Individuals who reported wrongdoing face retaliation, including job transfer, demotion, and even threats, revealing a yawning policy gap in protecting whistle-blowers in the country.

At the day-long workshop attended by parliamentarians, representatives of Civil Society Organisations (CSOs), Community-Based Organisations (CBOs), The PEMA, and the media entities, participants called a robust witness protection Act.

The workshop’s primary aim was to furnish parliamentarians with an overview of the findings from the 2023 National Corruption Barometer Survey, along with associated research, and engage in substantive discourse regarding the path forward.

Emphasising the need for a robust witness protection Act in the nation, Rinzin Rinzin, executive director of Bhutan Transparency Initiative, underscored the escalating trajectory of corruption.
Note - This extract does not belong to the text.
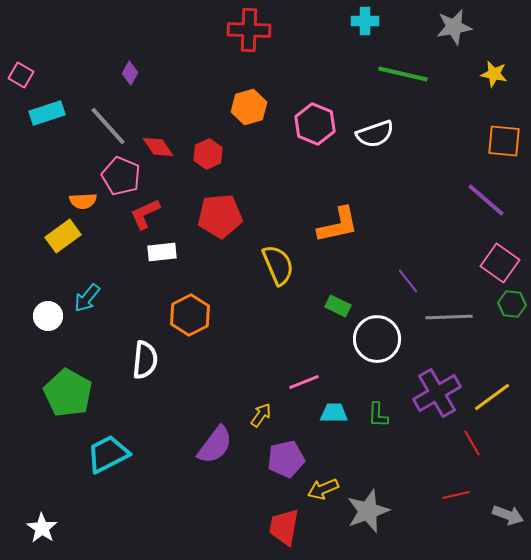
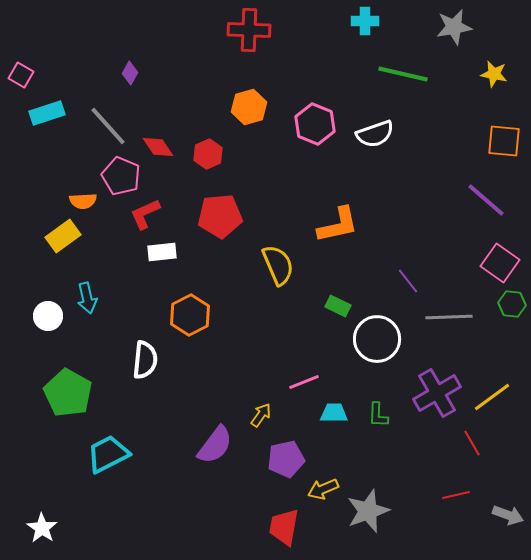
cyan arrow at (87, 298): rotated 52 degrees counterclockwise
He said that potential whistleblowers are deterred from reporting corruption due to the risk of exposure, underscoring the imperative for comprehensive legislation safeguarding their anonymity.

Echoing this sentiment, Opposition Leader Dasho Pema Chewang pointed out gaps in the Anti-Corruption Commission’s (ACC) framework pertaining to informant protection.

While acknowledging the presence of mechanisms describing “what” is required, he stressed the indispensable necessity of elucidating “how” these protections are to be put in action, emphasising the pivotal role informants play in combating corruption.

Furthermore, a participant underscored a prevalent trend wherein internal organisations handle corruption allegations internally, only escalating to the commission once they are disclosed.

However, this transitional phase frequently exposes informants, leaving them vulnerable to reprisals.

The predicaments facing whistle-blowers were shown through anecdotes and investigative pieces published by Kuensel, recounting instances where individuals disclosing misconduct endured punitive measures such as job reassignment, demotion, and even threats, magnifying the urgency for comprehensive whistle-blower safeguards.

During the workshop, an overwhelming ninety percent of attendees advocated for the enactment of a witness protection Act, affirming unequivocally the imperative for legislative action in this realm.